I think we mixing up his personality, his upbringing, and the issues he is facing. He did not get help before the divorce because he thought he could handle whatever was happening. But once divorce goes through, he is unable to sleep, worried out of his mind for Khushi and he finds the help. Or atleast goes to the doctor to get sleeping pills. His limits are different from what we think should be.
And if you notice, he does not get help until he thinks he is the only one suffering. He genuinely tries to have a baby with Khushi, but each time he is unable to. And everytime Khushi tells him the pregnancy test was negative, he cannot help but feel relief. He is a 100% convinced he would never want kids. He does not think his not wanting kids is a mental health issue. So why would he seek help at that time? Maybe the reason for not wanting kids is something he KNOWS he would never get closure on. And he could just be convinced that no mental health professional in the world can make him want to have kids. So why would he go get help?

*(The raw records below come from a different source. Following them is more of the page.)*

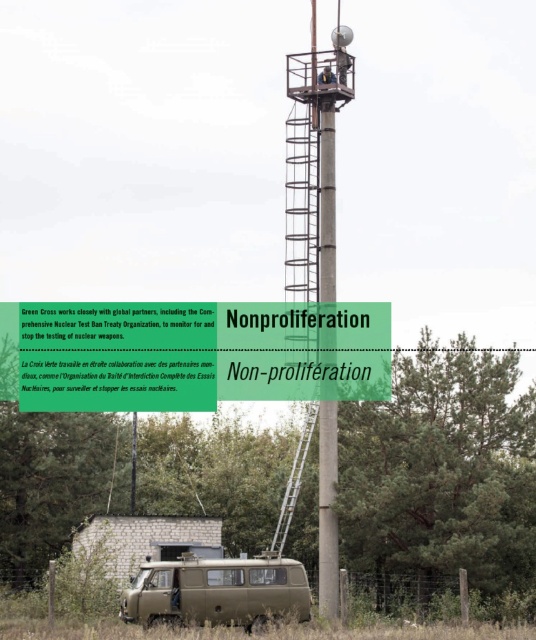 Question: Estimate the real-world distances between objects in this image. Which object is closer to the matte olive green van at lower center?

Choices:
 (A) metallic silver ladder at center
 (B) gray concrete tower at center
 (C) green paper non-proliferation sign at upper center
 (D) concrete pole at center

Answer: (A)

Question: Does matte olive green van at lower center have a greater width compared to metallic silver ladder at center?

Choices:
 (A) yes
 (B) no

Answer: (A)

Question: Can you confirm if matte olive green van at lower center is bigger than concrete pole at center?

Choices:
 (A) no
 (B) yes

Answer: (A)

Question: Considering the real-world distances, which object is farthest from the metallic silver ladder at center?

Choices:
 (A) concrete pole at center
 (B) matte olive green van at lower center
 (C) green paper non-proliferation sign at upper center

Answer: (C)

Question: Which object is farther from the camera taking this photo?

Choices:
 (A) green paper non-proliferation sign at upper center
 (B) concrete pole at center

Answer: (A)

Question: Is matte olive green van at lower center further to camera compared to metallic silver ladder at center?

Choices:
 (A) yes
 (B) no

Answer: (B) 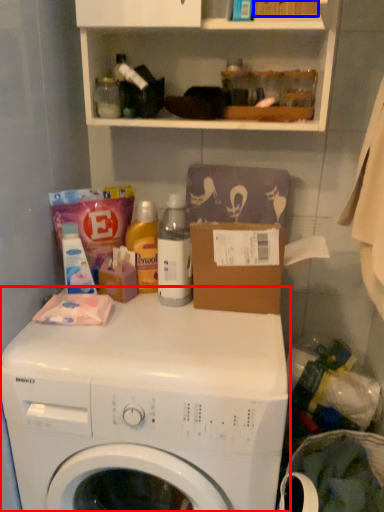 Question: Which point is closer to the camera, washing machine (highlighted by a red box) or box (highlighted by a blue box)?

Choices:
 (A) washing machine
 (B) box

Answer: (A) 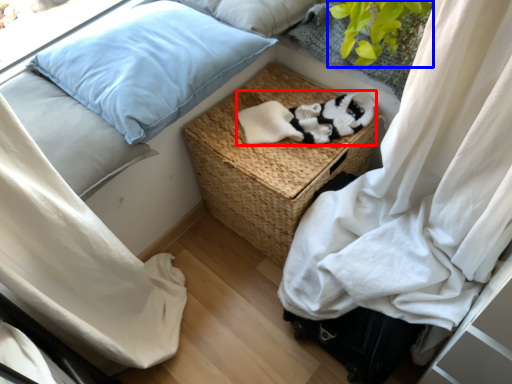 Question: Which point is closer to the camera, clothing (highlighted by a red box) or plant (highlighted by a blue box)?

Choices:
 (A) clothing
 (B) plant

Answer: (B)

When you say people are coddling him, I do not agree with that assessment. No one is cutting him slack for his decisions to not talk to Khushi. But there is an acknowledgement of logic behind why he didn't talk to her about the baby issue, from his perspective. Even if he had talked he was convinced Khushi would compromise for him. And he did not want her to compromise for him anymore. And he did not want to keep feeling guilty anymore. I can understand why he thought of divorce.
Everything that happened after that was unfortunate. Yes, he stayed back at that party, but that does not mean he deserved to get raped/molested. The pregnancy scam. The photos. Khushi finding out before he could talk to her. Khushi misunderstanding why he had lawyers involved already. It's like a chain reaction in a nuclear reactor. Murphy's Law.
You cannot find empathy for Arnav and feel that readers here are cutting him a lot of slack. But why does no one ask why Khushi does not confront a husband of 10 years for cheating before leaving him and cutting him off? The same question that she asks Arnav after returning from Lucknow, could have been asked before going to Lucknow. Why not? It is because people behave differently in the face of life changing events. When she was faced with the idea of divorce, she was able to put Arnav in the front. She even thought "oh he must have thought through what he has decided". Or that "he never loved her/does not love her". Or that she was burden. She also thought at least she has some family to go back to. But her rock bottom came when she realized that no, she does not have anyone!. That is when she had the courage to ask him the question of why he did that to her. For the first time, she was able to put herself in front of Arnav's needs and ask that question for the sake of her self respect!
Anyway, I digress. But the point I am trying to make is that timing is everything in people's lives. We have the third person point of view and hence, we are able to pinpoint and say, oh he should have gotten help here. Oh he should have known. But no, people do not react that way when faced with such agony.